Sakine Teyze içeri giriyor, gözleri tezgâhın üstünde geziniyor.
“Bir senedir et yüzü görmedik, be oğlum,” diyor. “Torun geçen gün okulda hamburger görünce eve döndüğünde ben isterim diye ağladı. Biz neyse de, çocuklar bodur kalacak bu gidişle.”
İsmail Usta, tezgâhın altından küçük bir paket çıkardı.
“Bu kıyma. Yağsız. Torununa köfte yap,” diye paketi uzattı.
“Ne kadar İsmail Usta?”
“Para istemem.
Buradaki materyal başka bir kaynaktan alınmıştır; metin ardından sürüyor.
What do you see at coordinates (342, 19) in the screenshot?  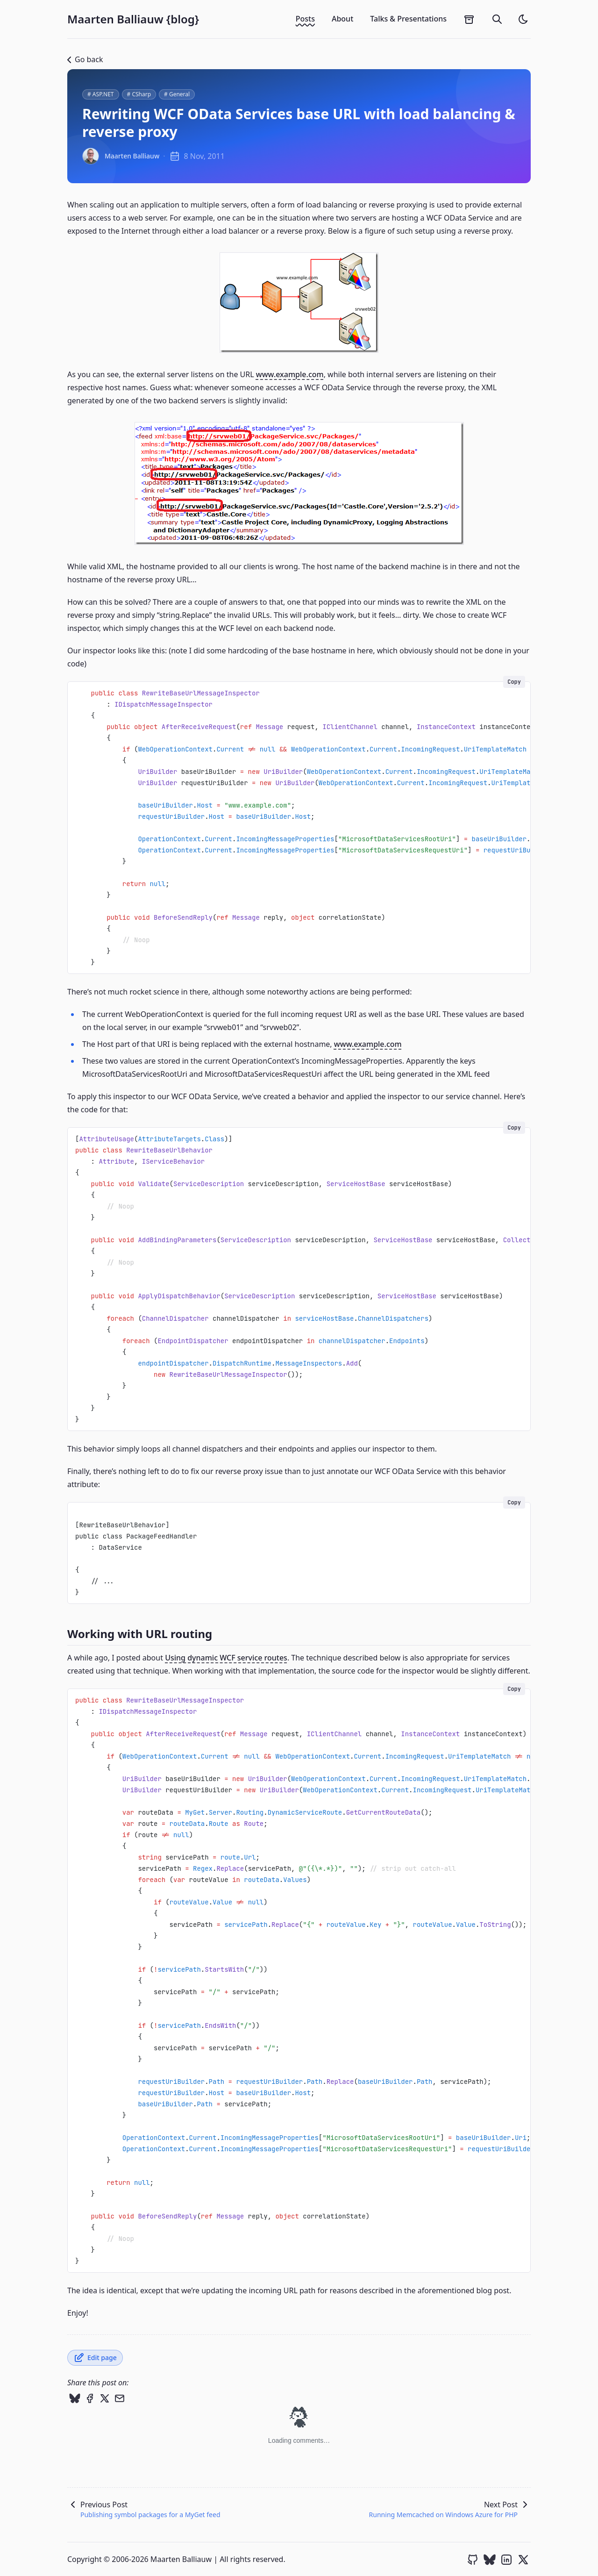 I see `About` at bounding box center [342, 19].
Arda’ya güzel bir köfte yap,” güzelce yesin?
Sakine Teyze’nin gözleri doldu.
“Borç değil bu,” dedi İsmail Usta. “Bu mahalle hatırası güzel ablam. Senin oğlan zamanında bana çok destek olmuştu. Onun hakkını şimdi geri veriyorum.”
Aniden dışarıda bir çocuk bisikletle geçiyor, camdan içeri bakıyor. Gözleri boş kancalara takılıyor. Babasına dönüyor:
“Baba, biz hiç kasaba girmedik değil mi?” Diye soruyor?
Baba cevap vermiyor. Sadece elini çocuğun omzuna koyuyor. Sessizce yürümeye devam ediyorlar.
İsmail Usta, defterini açıyor. Sayfalar hâlâ dolu ama artık isim değil, eksiklik yazıyor. Sonra camın iç tarafına bir kâğıt asıyor:
“Et pahalı, vicdan bedava.
Kapıdan giren herkes, artık bir hatıradır.”